Mais do que um resultado eleitoral, o momento ficou marcado por uma firme defesa da transparência e do direito do público de acompanhar os trabalhos parlamentares.
A eleição reforça o posicionamento de Angola no xadrez político continental, evidenciando a confiança dos Estados-membros na sua candidatura e no compromisso com os princípios de cooperação e serviço africano.
O resultado, que incluiu ainda quatro votos nulos e três abstenções, traduz uma vantagem confortável face ao concorrente de Eswatini, consolidando o peso diplomático angolano no seio das instituições africanas.
Contudo, o episódio que mais marcou a Sessão Plenária ultrapassou o campo eleitoral. Uma decisão inicial da presidência da sessão, que determinava a retirada da imprensa e do público, desencadeou uma reacção imediata e contundente por parte de deputados de várias nacionalidades.
Em uníssono, as intervenções defenderam o princípio de que os trabalhos parlamentares devem decorrer sob o olhar atento dos cidadãos, sem restrições que comprometam a transparência.
Perante a pressão institucional e política, o Presidente da Comissão Executiva da União Africana reviu a decisão e autorizou o reingresso imediato da imprensa e do público. O gesto foi amplamente interpretado como um sinal de maturidade democrática e respeito pelos valores fundamentais que regem as instituições africanas.
Analistas consideram que o episódio constitui um marco simbólico para o continente, ao reafirmar que a transparência não deve ser encarada como uma concessão do poder, mas como um direito inalienável dos povos.
A actuação firme dos parlamentares e a correcção célere da liderança da sessão contribuíram para fortalecer a credibilidade do processo e das instituições envolvidas.

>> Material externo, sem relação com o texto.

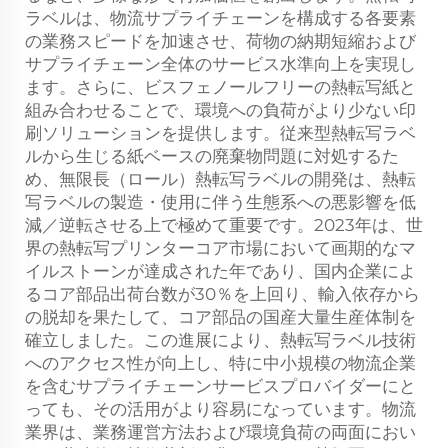
ラベルは、物流サプライチェーンを構成する各要素
の業務スピードを加速させ、荷物の納期短縮および
サプライチェーン全体のサービス水準向上を実現し
ます。さらに、ビスフェノールフリーの熱転写紙と
組み合わせることで、環境への負荷がより少ない印
刷ソリューションを提供します。従来型熱転写ラベ
ルから生じる紙ベースの廃棄物問題に対処するた
め、無限長（ロール）熱転写ラベルの開発は、熱転
写ラベルの製造・使用に伴う生態系への悪影響を低
減／逆転させる上で極めて重要です。2023年は、世
界の熱転写プリンターコア市場において画期的なマ
イルストーンが達成された年であり、国内企業によ
るコア部品出荷台数が30％を上回り、輸入依存から
の脱却を果たして、コア部品の国産大量生産体制を
確立しました。この進展により、熱転写ラベル技術
へのアクセス性が向上し、特に中小規模の物流企業
を含むサプライチェーンサービスプロバイダーにと
っても、その活用がより容易になっています。物流
業界は、業務運営方法および環境負荷の両面におい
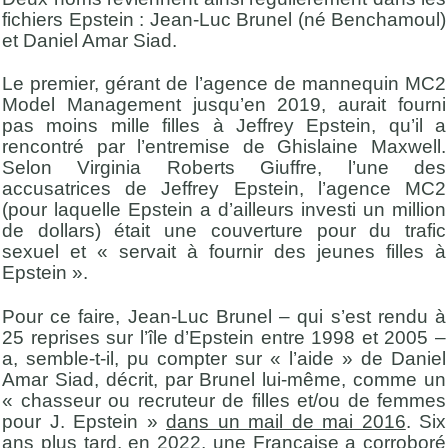
fichiers Epstein : Jean-Luc Brunel (né Benchamoul)
et Daniel Amar Siad.
Le premier, gérant de l’agence de mannequin MC2
Model Management jusqu’en 2019, aurait fourni
pas moins mille filles à Jeffrey Epstein, qu’il a
rencontré par l’entremise de Ghislaine Maxwell.
Selon Virginia Roberts Giuffre, l’une des
accusatrices de Jeffrey Epstein, l’agence MC2
(pour laquelle Epstein a d’ailleurs investi un million
de dollars) était une couverture pour du trafic
sexuel et « servait à fournir des jeunes filles à
Epstein ».
Pour ce faire, Jean-Luc Brunel – qui s’est rendu à
25 reprises sur l’île d’Epstein entre 1998 et 2005 –
a, semble-t-il, pu compter sur « l’aide » de Daniel
Amar Siad, décrit, par Brunel lui-même, comme un
« chasseur ou recruteur de filles et/ou de femmes
pour J. Epstein »
dans un mail de mai 2016
. Six
ans plus tard, en 2022, une Française a corroboré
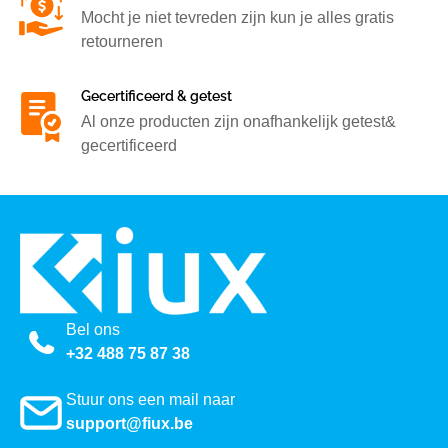
Mocht je niet tevreden zijn kun je alles gratis
retourneren
Gecertificeerd & getest
Al onze producten zijn onafhankelijk getest&
gecertificeerd
Bel ons
+32 488 75 87 38
Stuur ons een mail naar
support@fiux.be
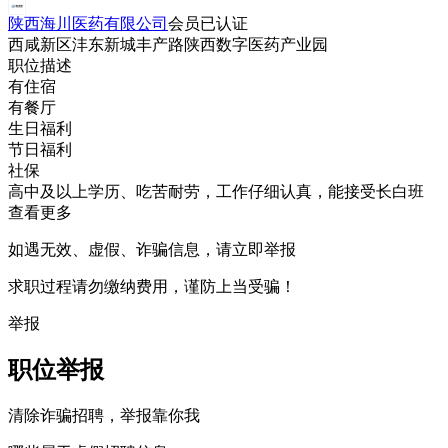
陕西海川医药有限公司
会员
已认证
西咸新区沣东新城丰产路陕西数字医药产业园
职位描述
有住宿
有餐厅
生日福利
节日福利
社保
高中及以上学历、吃苦耐劳，工作仔细认真，能接受长白班
查看更多
如遇无效、虚假、诈骗信息，请立即举报
求职过程请勿缴纳费用，谨防上当受骗！
举报
职位举报
清除诈骗招聘，举报靠你我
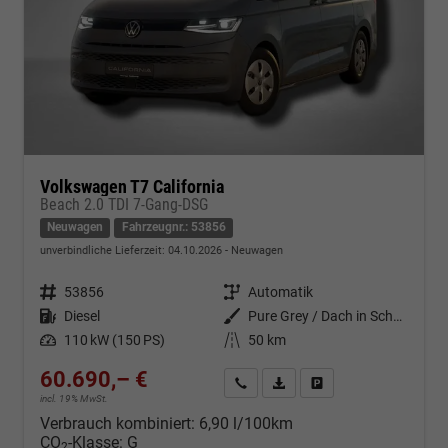
Volkswagen T7 California
Beach 2.0 TDI 7-Gang-DSG
Neuwagen
Fahrzeugnr.: 53856
unverbindliche Lieferzeit:
04.10.2026
Neuwagen
Fahrzeugnr.
53856
Getriebe
Automatik
Kraftstoff
Diesel
Außenfarbe
Pure Grey / Dach in Schwarz
Leistung
110 kW (150 PS)
Kilometerstand
50 km
60.690,– €
Kontakt & Angebot anfordern
PDF-Datei, Fahrzeugexposé d
Fahrzeug merken/Expo
incl. 19% MwSt.
Verbrauch kombiniert:
6,90 l/100km
CO
-Klasse:
G
2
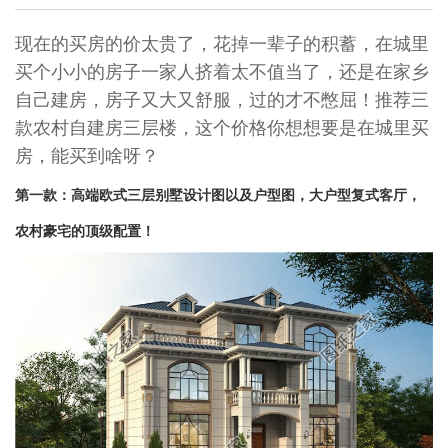
现在的买房的价太贵了，花掉一辈子的积蓄，在城里
买个小小的房子一家人挤着太不值当了，还是在家乡
自己建房，房子又大又舒服，过的才不憋屈！推荐三
款农村自建房三层楼，这个价格你想想要是在城里买
房，能买到啥呀？
第一款：高端欧式三层别墅设计图以及户型图，大户型
复式
客厅，
农村豪宅的顶级配置！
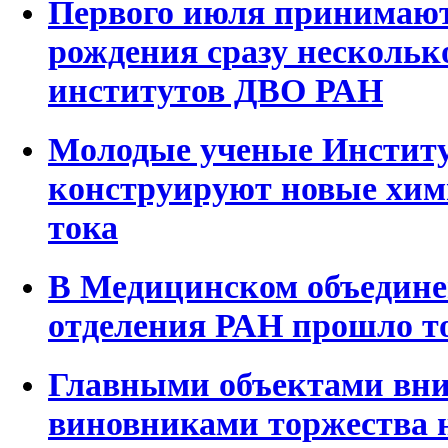
Первого июля принимают
рождения сразу нескольк
институтов ДВО РАН
Молодые ученые Инстит
конструируют новые хим
тока
В Медицинском объедине
отделения РАН прошло т
Главными объектами вн
виновниками торжества н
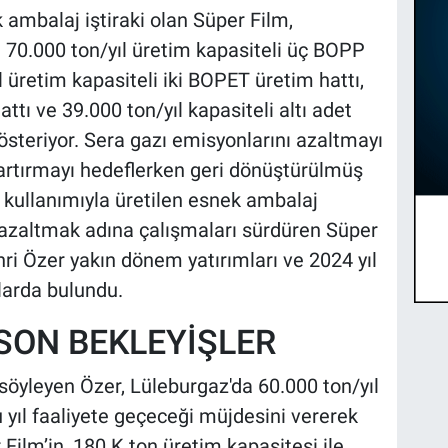
mbalaj iştiraki olan Süper Film,
70.000 ton/yıl üretim kapasiteli üç BOPP
l üretim kapasiteli iki BOPET üretim hattı,
attı ve 39.000 ton/yıl kapasiteli altı adet
gösteriyor. Sera gazı emisyonlarını azaltmayı
ı artırmayı hedeflerken geri dönüştürülmüş
kullanımıyla üretilen esnek ambalaj
 azaltmak adına çalışmaları sürdüren Süper
i Özer yakın dönem yatırımları ve 2024 yıl
larda bulundu.
SON BEKLEYİŞLER
 söyleyen Özer, Lüleburgaz'da 60.000 ton/yıl
 yıl faaliyete geçeceği müjdesini vererek
 Film’in, 180 K ton üretim kapasitesi ile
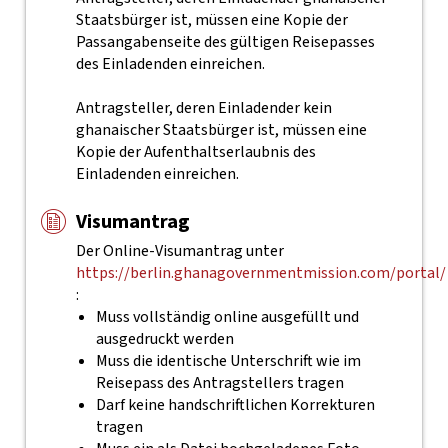
Staatsbürger ist, müssen eine Kopie der
Passangabenseite des gültigen Reisepasses
des Einladenden einreichen.
Antragsteller, deren Einladender kein
ghanaischer Staatsbürger ist, müssen eine
Kopie der Aufenthaltserlaubnis des
Einladenden einreichen.
Visumantrag
Der Online-Visumantrag unter
https://berlin.ghanagovernmentmission.com/portal/
:
Muss vollständig online ausgefüllt und
ausgedruckt werden
Muss die identische Unterschrift wie im
Reisepass des Antragstellers tragen
Darf keine handschriftlichen Korrekturen
tragen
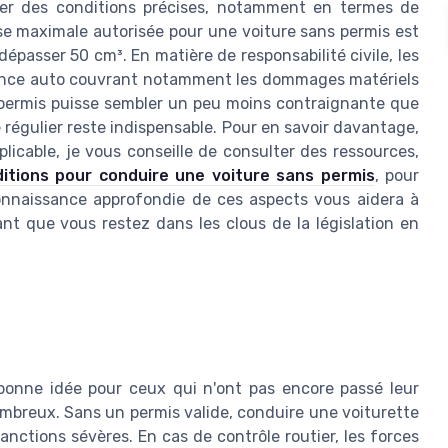
er des conditions précises, notamment en termes de
sse maximale autorisée pour une voiture sans permis est
passer 50 cm³. En matière de responsabilité civile, les
rance auto couvrant notamment les dommages matériels
s permis puisse sembler un peu moins contraignante que
régulier reste indispensable. Pour en savoir davantage,
licable, je vous conseille de consulter des ressources,
ditions pour conduire une voiture sans permis
, pour
onnaissance approfondie de ces aspects vous aidera à
nt que vous restez dans les clous de la législation en
bonne idée pour ceux qui n'ont pas encore passé leur
ombreux. Sans un permis valide, conduire une voiturette
nctions sévères. En cas de contrôle routier, les forces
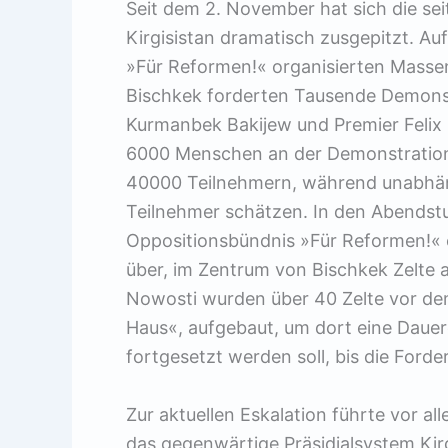
Seit dem 2. November hat sich die se
Kirgisistan dramatisch zusgepitzt. Au
»Für Reformen!« organisierten Massen
Bischkek forderten Tausende Demonst
Kurmanbek Bakijew und Premier Felix K
6000 Menschen an der Demonstration,
40000 Teilnehmern, während unabhän
Teilnehmer schätzen. In den Abendst
Oppositionsbündnis »Für Reformen!« 
über, im Zentrum von Bischkek Zelte 
Nowosti wurden über 40 Zelte vor de
Haus«, aufgebaut, um dort eine Dauer
fortgesetzt werden soll, bis die Forde
Zur aktuellen Eskalation führte vor al
das gegenwärtige Präsidialsystem Kir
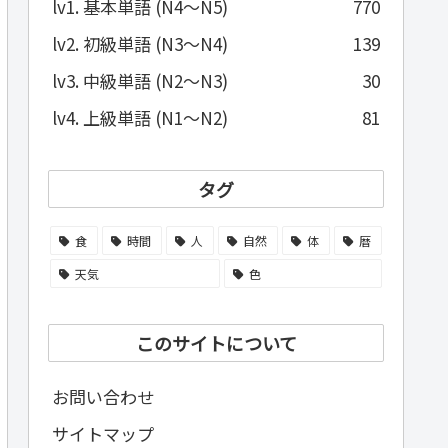
lv1. 基本単語 (N4～N5)
770
lv2. 初級単語 (N3～N4)
139
lv3. 中級単語 (N2～N3)
30
lv4. 上級単語 (N1～N2)
81
タグ
食
時間
人
自然
体
暦
天気
色
このサイトについて
お問い合わせ
サイトマップ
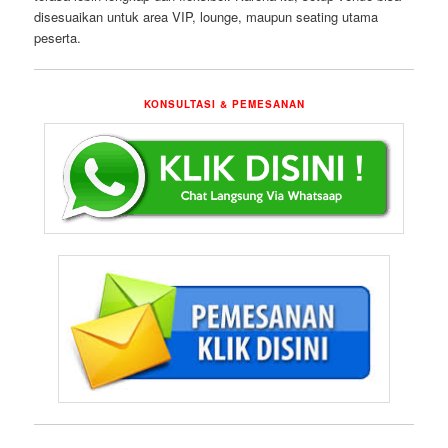
disesuaikan untuk area VIP, lounge, maupun seating utama
peserta.
KONSULTASI & PEMESANAN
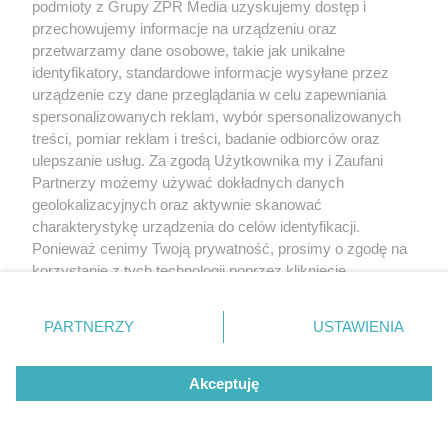
podmioty z Grupy ZPR Media uzyskujemy dostęp i
przechowujemy informacje na urządzeniu oraz
przetwarzamy dane osobowe, takie jak unikalne
identyfikatory, standardowe informacje wysyłane przez
urządzenie czy dane przeglądania w celu zapewniania
spersonalizowanych reklam, wybór spersonalizowanych
treści, pomiar reklam i treści, badanie odbiorców oraz
ulepszanie usług. Za zgodą Użytkownika my i Zaufani
Partnerzy możemy używać dokładnych danych
geolokalizacyjnych oraz aktywnie skanować
charakterystykę urządzenia do celów identyfikacji.
Ponieważ cenimy Twoją prywatność, prosimy o zgodę na
korzystanie z tych technologii poprzez kliknięcie
„Akceptuję”. Zgoda jest dobrowolna i zawsze możesz ją
zmienić/wycofać klikając przycisk ustawień prywatności
PARTNERZY
USTAWIENIA
znajdujący się w lewym dolnym rogu strony
. Niektóre
rodzaje przetwarzania danych nie wymagają zgody
Akceptuję
użytkownika, ale masz prawo sprzeciwić się takiemu
przetwarzaniu. Preferencje będą miały zastosowanie tylko
na tej witrynie.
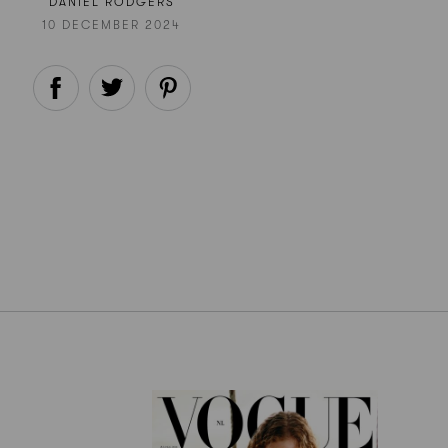
DANIEL RODGERS
10 DECEMBER 2024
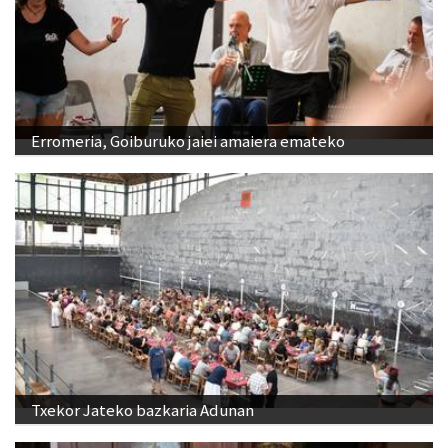
Erromeria, Goiburuko jaiei amaiera emateko
Txekor Jateko bazkaria Adunan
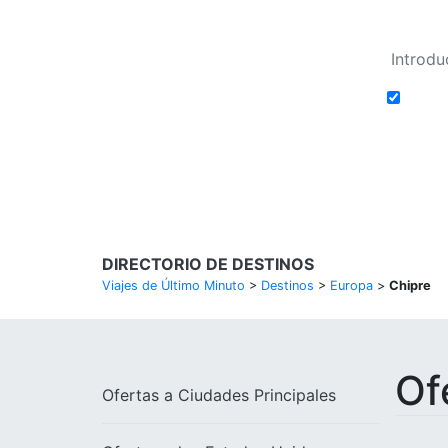
Añadi
Buscar Vuelos
DIRECTORIO DE DESTINOS
Viajes de Último Minuto
>
Destinos
>
Europa
>
Chipre
Of
Ofertas a
Ciudades Principales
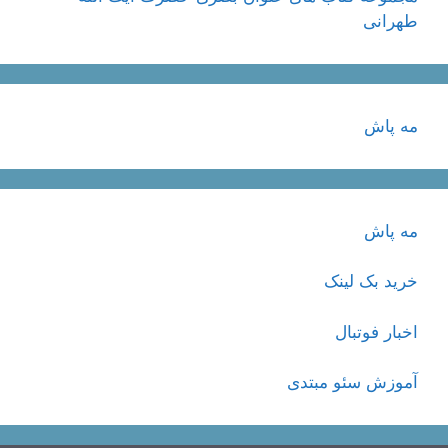
طهرانی
مه پاش
مه پاش
خرید بک لینک
اخبار فوتبال
آموزش سئو مبتدی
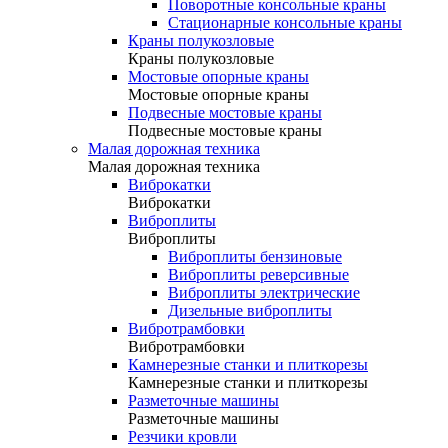
Поворотные консольные краны
Стационарные консольные краны
Краны полукозловые
Краны полукозловые
Мостовые опорные краны
Мостовые опорные краны
Подвесные мостовые краны
Подвесные мостовые краны
Малая дорожная техника
Малая дорожная техника
Виброкатки
Виброкатки
Виброплиты
Виброплиты
Виброплиты бензиновые
Виброплиты реверсивные
Виброплиты электрические
Дизельные виброплиты
Вибротрамбовки
Вибротрамбовки
Камнерезные станки и плиткорезы
Камнерезные станки и плиткорезы
Разметочные машины
Разметочные машины
Резчики кровли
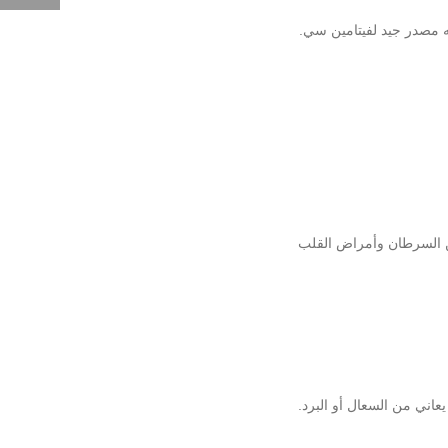
ه مصدر جيد لفيتامين سي.
من السرطان وأمراض القلب
اني من السعال أو البرد.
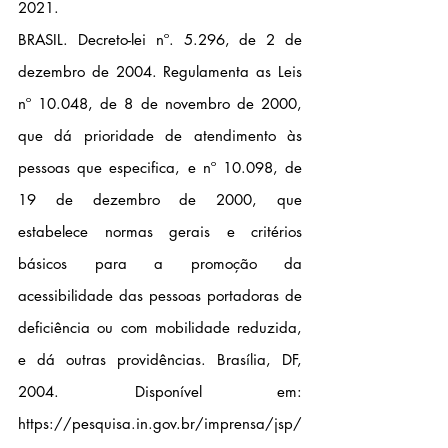
2021.
BRASIL. Decreto-lei nº. 5.296, de 2 de 
dezembro de 2004. Regulamenta as Leis 
nº 10.048, de 8 de novembro de 2000, 
que dá prioridade de atendimento às 
pessoas que especifica, e nº 10.098, de 
19 de dezembro de 2000, que 
estabelece normas gerais e critérios 
básicos para a promoção da 
acessibilidade das pessoas portadoras de 
deficiência ou com mobilidade reduzida, 
e dá outras providências. Brasília, DF, 
2004. Disponível em: 
https://pesquisa.in.gov.br/imprensa/jsp/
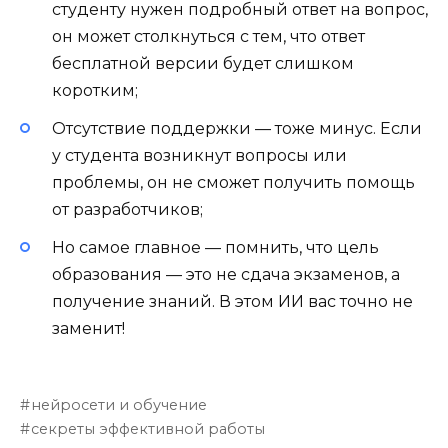
студенту нужен подробный ответ на вопрос,
он может столкнуться с тем, что ответ
бесплатной версии будет слишком
коротким;
Отсутствие поддержки — тоже минус. Если
у студента возникнут вопросы или
проблемы, он не сможет получить помощь
от разработчиков;
Но самое главное — помнить, что цель
образования — это не сдача экзаменов, а
получение знаний. В этом ИИ вас точно не
заменит!
нейросети и обучение
секреты эффективной работы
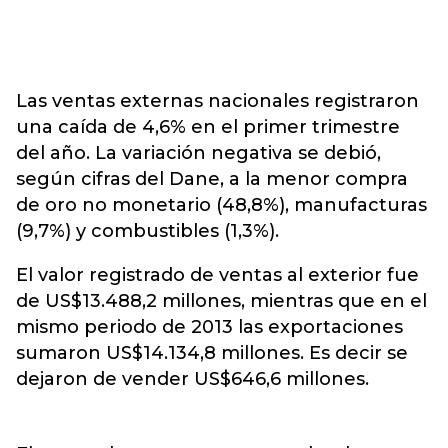
Las ventas externas nacionales registraron
una caída de 4,6% en el primer trimestre
del año. La variación negativa se debió,
según cifras del Dane, a la menor compra
de oro no monetario (48,8%), manufacturas
(9,7%) y combustibles (1,3%).
El valor registrado de ventas al exterior fue
de US$13.488,2 millones, mientras que en el
mismo periodo de 2013 las exportaciones
sumaron US$14.134,8 millones. Es decir se
dejaron de vender US$646,6 millones.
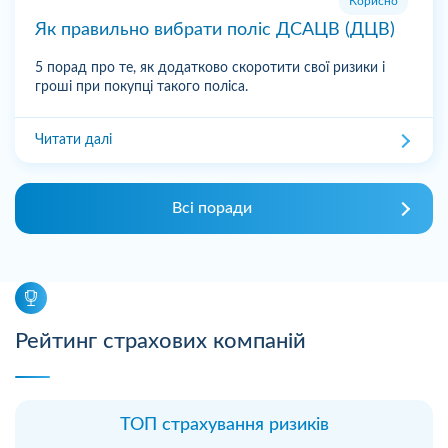
Корисно
Як правильно вибрати поліс ДСАЦВ (ДЦВ)
5 порад про те, як додатково скоротити свої ризики і
гроші при покупці такого поліса.
Читати далі
Всі поради
Рейтинг страхових компаній
ТОП страхування ризиків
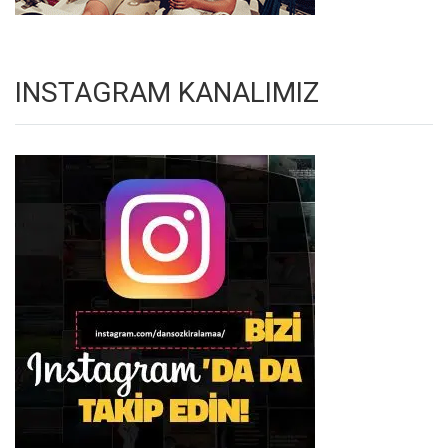
INSTAGRAM KANALIMIZ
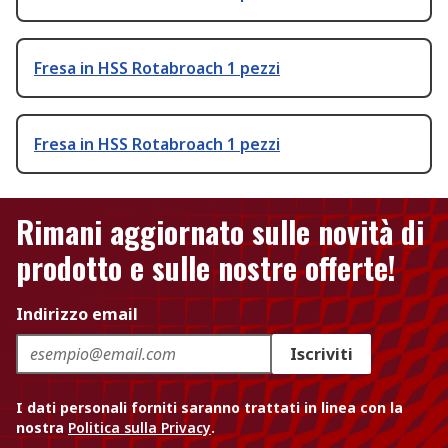
Fresa in HSS Rotabroach 1 pezzi
Fresa in HSS Rotabroach 1 pezzi
Rimani aggiornato sulle novità di
prodotto e sulle nostre offerte!
Indirizzo email
Iscriviti
I dati personali forniti saranno trattati in linea con la
nostra
Politica sulla Privacy
.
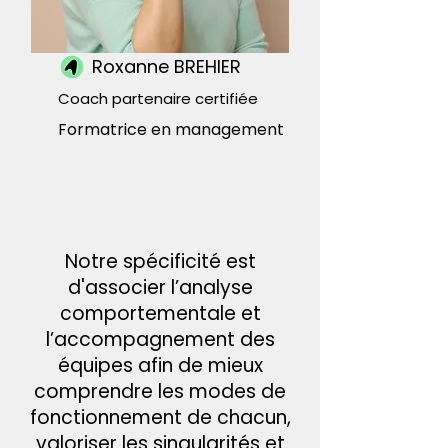
Roxanne BREHIER
Coach partenaire certifiée
Formatrice en management
Notre spécificité est
d'associer l’analyse
comportementale et
l’accompagnement des
équipes
afin de mieux
comprendre les modes de
fonctionnement de chacun,
valoriser les singularités et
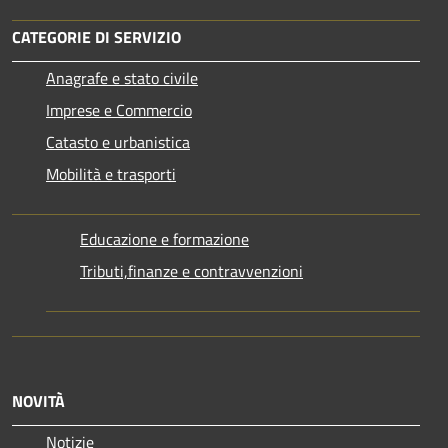
CATEGORIE DI SERVIZIO
Anagrafe e stato civile
Imprese e Commercio
Catasto e urbanistica
Mobilità e trasporti
Educazione e formazione
Tributi,finanze e contravvenzioni
NOVITÀ
Notizie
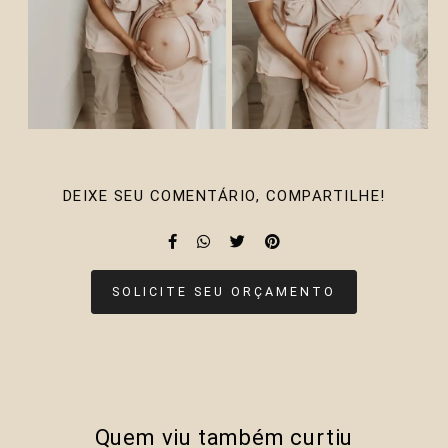
DEIXE SEU COMENTÁRIO, COMPARTILHE!
SOLICITE SEU ORÇAMENTO
Quem viu também curtiu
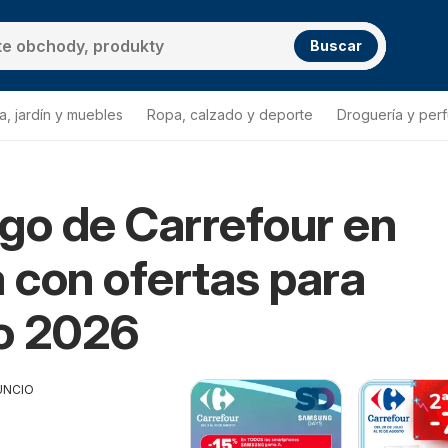
Buscar
a, jardín y muebles
Ropa, calzado y deporte
Droguería y per
go de Carrefour en
a con ofertas para
o 2026
UNCIO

Com este desfecho, Angola não apenas assegura um lugar de destaque no Parlamento Africano, como também sai politicamente reforçada, associando a sua vitória a um momento de afirmação dos valores democráticos. A sessão deixa, assim, uma mensagem clara: o escrutínio público e a transparência continuam a ser pilares essenciais para a construção de democracias sólidas e participativas em África.